Wednesday, November 5, 2008

Is 50.6% a Win for Rail?

Official results for Oahu can be found from the state office of elections:
http://hawaii.gov/elections/results/2008/general/files/cch.pdf

One can see that all state and county questions passed or failed by a clear margin, except for the rail question for which the votes and percentages were:

YES 155,880 (50.6%)
NO 140,623 (45.6%)
Blank Votes 11,441 (3.7%)

If one accounts for the disproportional promotion, support from several special interest groups, and powerful "old boy" backing, then the result is not only surprising but it is embarrassing to the pro-rail cause.

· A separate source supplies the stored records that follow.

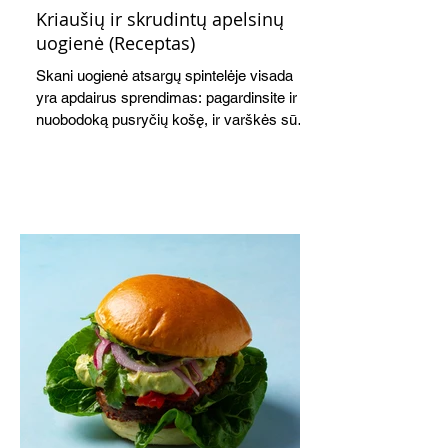
Kriaušių ir skrudintų apelsinų
uogienė (Receptas)
Skani uogienė atsargų spintelėje visada
yra apdairus sprendimas: pagardinsite ir
nuobodoką pusryčių košę, ir varškės sūrį,
o patiekę su mėgstamais sausainiais
pavaišinsite netikėtus svečius. Praktiškas
patarimas: laikykite uogienę nedideliuose
indeliuose.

Recall this poll reported in The Honolulu Advertiser putting rail support at 59%. It came in late August 2008 (http://www.honoluluadvertiser.com/article/20080827/NEWS09/808270388/-1/NEWS09), well before the October advertising storm by rail supporters: "Another rail poll, similar results: 59 percent of voters in People's Pulse survey back $3.7 billion project. That 59 percent level compares with 38 percent of voters who opposed the project, according to the People's Pulse poll ..." The problem is that the election votes in support of rail are barely over 50% and nowhere near 59%!

Proponents of rail had a $110 million engineering and marketing team and flooded airwaves, TV screens and print media. In comparison, opponents had peanuts; they did no TV promotion and only minimal print media promotion.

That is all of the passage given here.